Dans Antigone Sr. comme dans (M)imosa (FTA, 2012) — deux des huit pièces composant la série Twenty Looks or Paris is Burning at The Judson Church —, l’iconoclaste New-Yorkais utilise le métissage des écritures pour questionner la danse, l’identité sexuelle et le pouvoir dominant. Comme un tour de grande roue qui déboussole et élargit notre vision de l’art.

Le chorégraphe-interprète new-yorkais Trajal Harrell pourrait être aux formes scéniques contemporaines ce que fut Martha Graham à la danse moderne des années 1920. Commissaire d’une édition d’un festival du Danspace Project, rédacteur en chef du Movement Research Performance Journal pendant cinq ans, reconnu en Europe comme en Amérique du Nord, il a récemment été invité à créer une œuvre in situ au MoMA et il est l’un des rares Américains à tenir le haut du pavé de la danse savante. Interrogeant dans ses œuvres les fondements esthétiques et politiques de la danse postmoderne à laquelle il a été formé, il se demande, en 2001, ce qui se serait produit si un adepte du voguing, né dans le Harlem homosexuel et transsexuel des années 1960, s’était rendu à Greenwich Village, où les membres de la Judson Church développaient la danse postmoderne.

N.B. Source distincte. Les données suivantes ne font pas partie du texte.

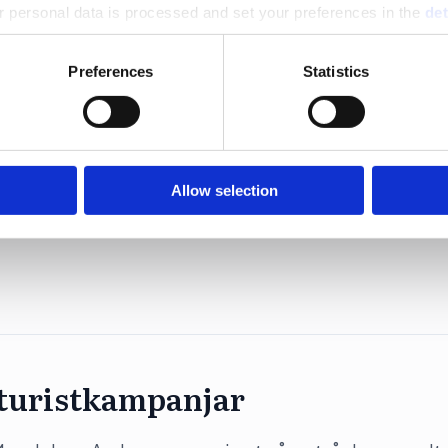
ut anledningen.
 personal data is processed and set your preferences in the
det
e content and ads, to provide social media features and to analy
Preferences
Statistics
 our site with our social media, advertising and analytics partn
 provided to them or that they’ve collected from your use of their
ik sågas
Allow selection
on ”Ny politisk inriktning för ett starkare filmland”, 
 turistkampanjar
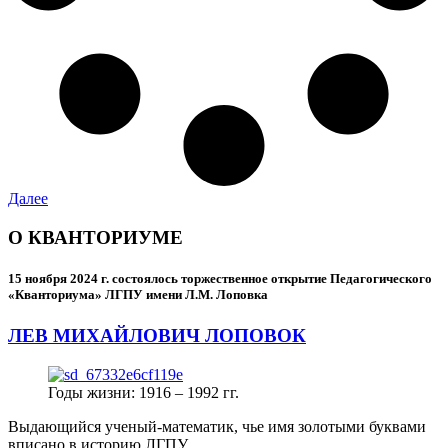
Далее
О КВАНТОРИУМЕ
15 ноября 2024 г.
состоялось торжественное открытие Педагогического
«Кванториума» ЛГПУ имени Л.М. Лоповка
ЛЕВ МИХАЙЛОВИЧ ЛОПОВОК
Годы жизни: 1916 – 1992 гг.
Выдающийся ученый-математик, чье имя золотыми буквами
вписано в историю ЛГПУ.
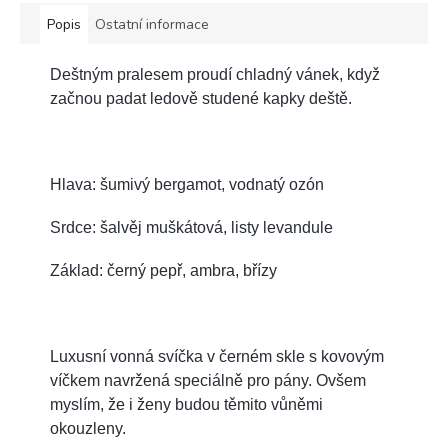
Popis
Ostatní informace
Deštným pralesem proudí chladný vánek, když
začnou padat ledově studené kapky deště.
Hlava: šumivý bergamot, vodnatý ozón
Srdce: šalvěj muškátová, listy levandule
Základ: černý pepř, ambra, břízy
Luxusní vonná svíčka v černém skle s kovovým
víčkem navržená speciálně pro pány. Ovšem
myslím, že i ženy budou těmito vůněmi
okouzleny.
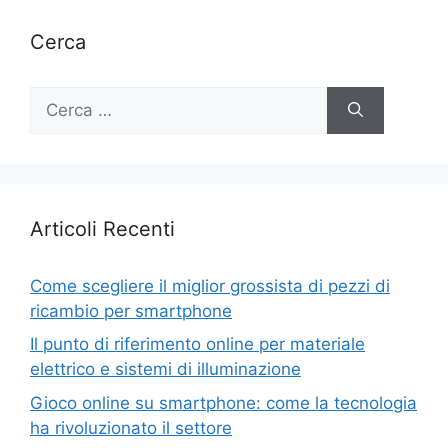
Cerca
Ricerca
per:
Articoli Recenti
Come scegliere il miglior grossista di pezzi di
ricambio per smartphone
Il punto di riferimento online per materiale
elettrico e sistemi di illuminazione
Gioco online su smartphone: come la tecnologia
ha rivoluzionato il settore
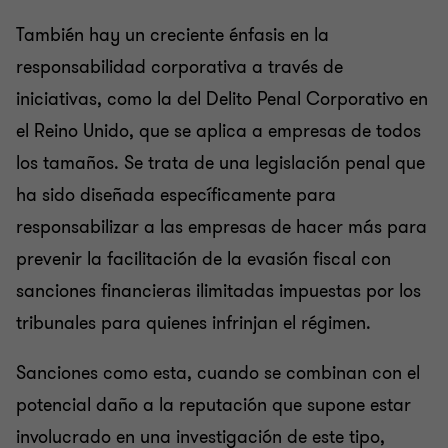
También hay un creciente énfasis en la
responsabilidad corporativa a través de
iniciativas, como la del Delito Penal Corporativo en
el Reino Unido, que se aplica a empresas de todos
los tamaños. Se trata de una legislación penal que
ha sido diseñada específicamente para
responsabilizar a las empresas de hacer más para
prevenir la facilitación de la evasión fiscal con
sanciones financieras ilimitadas impuestas por los
tribunales para quienes infrinjan el régimen.
Sanciones como esta, cuando se combinan con el
potencial daño a la reputación que supone estar
involucrado en una investigación de este tipo,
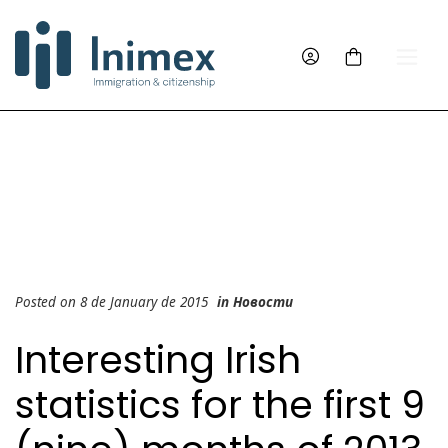
Posted on 8 de January de 2015
in
Новости
Interesting Irish
statistics for the first 9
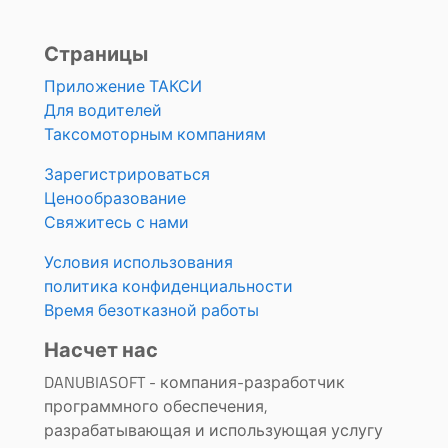
Страницы
Приложение ТАКСИ
Для водителей
Таксомоторным компаниям
Зарегистрироваться
Ценообразование
Свяжитесь с нами
Условия использования
политика конфиденциальности
Время безотказной работы
Насчет нас
DANUBIASOFT - компания-разработчик
программного обеспечения,
разрабатывающая и использующая услугу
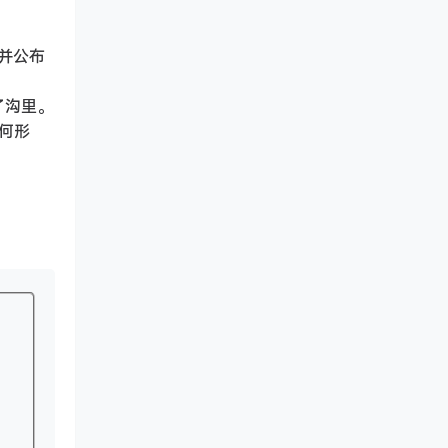
并公布
了沟里。
何形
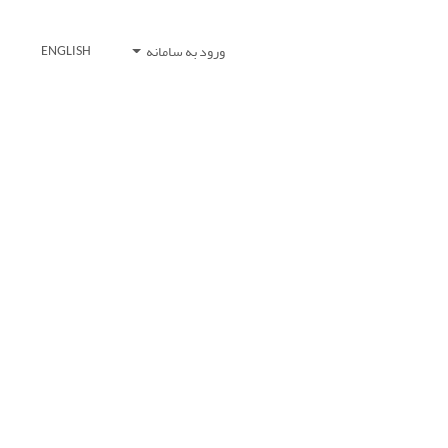
ورود به سامانه
ENGLISH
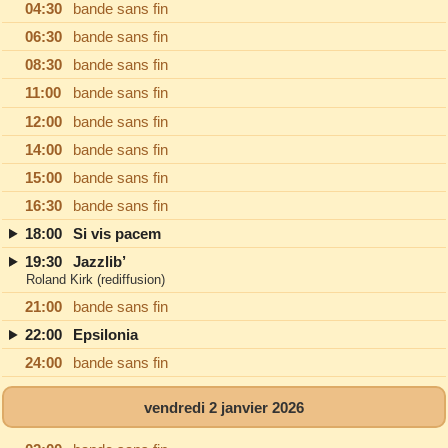
04:30
bande sans fin
06:30
bande sans fin
08:30
bande sans fin
11:00
bande sans fin
12:00
bande sans fin
14:00
bande sans fin
15:00
bande sans fin
16:30
bande sans fin
18:00
Si vis pacem
19:30
Jazzlib’
Roland Kirk (rediffusion)
21:00
bande sans fin
22:00
Epsilonia
24:00
bande sans fin
vendredi 2 janvier 2026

De problématique formelle dans ses premières œuvres, ce questionnement devient le thème de la série Twenty Looks or Paris is Burning at The Judson Church qu’il inaugure en 2009 avec la version (S), « small » et qu’il achèvera peut-être avec le catalogue (XL). Entre ces deux versions, il y a eu six autres formats, dont Antigone Jr., duo entre l’héroïne et sa sœur Ismène, et Antigone Sr., qui, comme l’extravagante (M)imosa présentée au FTA en 2012, a reçu le prix Bessie de la meilleure production.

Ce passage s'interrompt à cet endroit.